The Adoption Journey
Mitchell Hashimoto, creator of Terraform, Vagrant, and the Ghostty terminal, described his personal AI adoption journey in a way that resonated with my own experience. His framing: meaningful tool adoption necessarily goes through inefficiency, then adequacy, then workflow-altering discovery. You must force yourself through the first two phases. There are no shortcuts.
Hashimoto’s first move was to reproduce all his manual commits with agentic ones, literally doing the work twice. Excruciating, but he rediscovered from first principles what others were saying. Three things emerged:
- First, break sessions into separate clear, actionable tasks. Don’t try to do everything in one mega session.
- Second, for vague requests, split into planning versus execution sessions.
- Third, and this is the most important, if you give an agent a way to verify its work, it usually fixes its own mistakes and prevents regressions.
He also found the edges of what agents were and weren’t good at. Part of the efficiency gains came from knowing when not to reach for an agent. The negative space matters. There are tasks where one is genuinely faster with AI, and tasks where reaching for it is procrastination dressed up as productivity.

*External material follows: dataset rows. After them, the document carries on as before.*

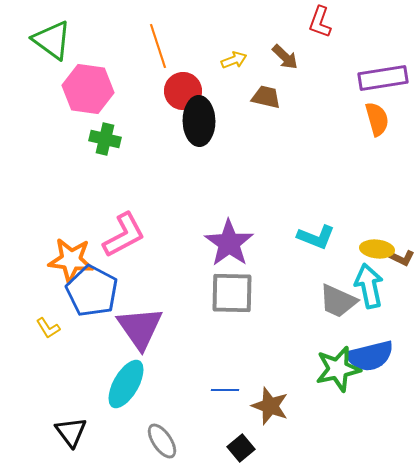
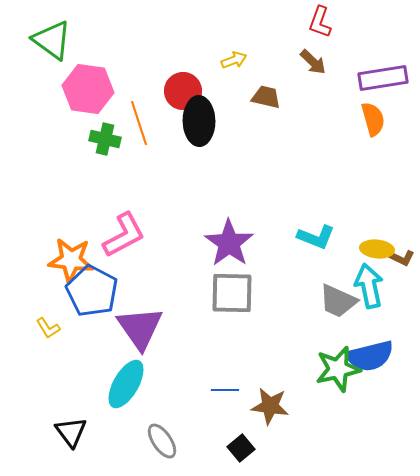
orange line: moved 19 px left, 77 px down
brown arrow: moved 28 px right, 5 px down
orange semicircle: moved 4 px left
brown star: rotated 12 degrees counterclockwise
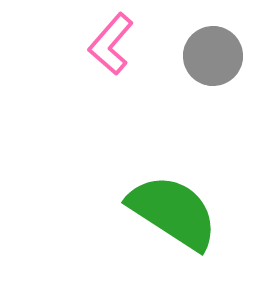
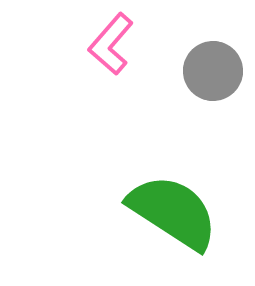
gray circle: moved 15 px down
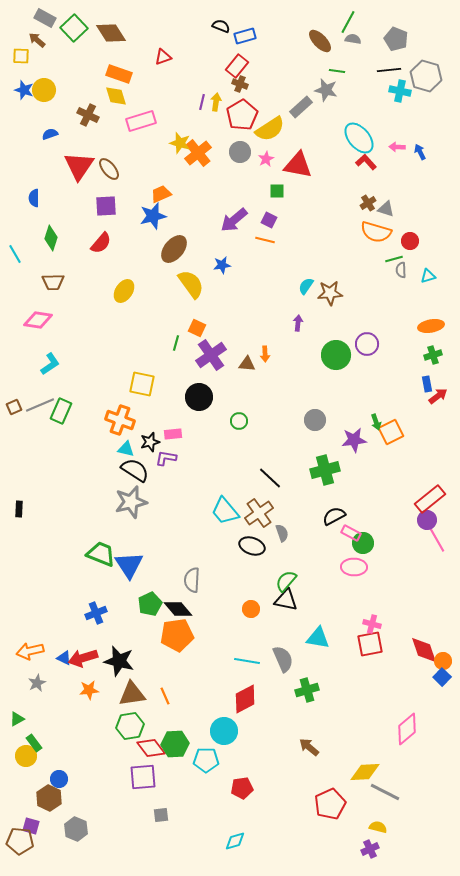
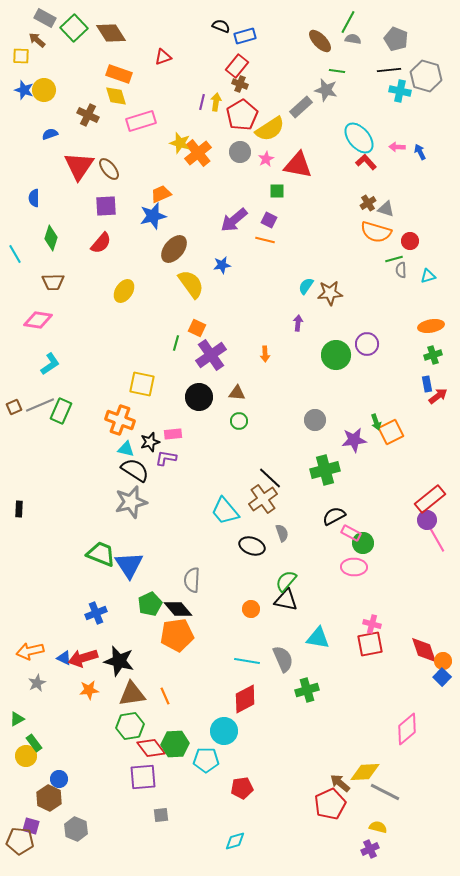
brown triangle at (247, 364): moved 10 px left, 29 px down
brown cross at (259, 513): moved 4 px right, 14 px up
brown arrow at (309, 747): moved 31 px right, 36 px down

Learning to tell the difference is half the battle.
The Window
If you’ve read this far and haven’t started experimenting seriously with AI tools, here’s what I’d tell you.
Don’t start with the easy stuff. Start with your hardest current problem. Simple tasks teach you nothing because the prompt is trivial and the output is uninteresting. Hard problems force you to articulate context: what you’re trying to accomplish, what constraints exist, what you’ve tried, what the risks are. That process of articulation is the actual skill, and it only develops under pressure.
Fifteen minutes a day on a real problem from your actual work builds intuition faster than any course, tutorial, or Twitter thread. The METR follow-up tells us something important: once developers cross the threshold, they don’t come back. AI fluency compounds. Every week of real usage builds judgment that cannot be acquired through reading about it. That judgment will help you understand when to use it, and when to avoid it.
The window is open now precisely because adoption among experienced professionals is uneven. Most are ignoring these tools or using them for tasks so trivial it barely matters. That won’t last.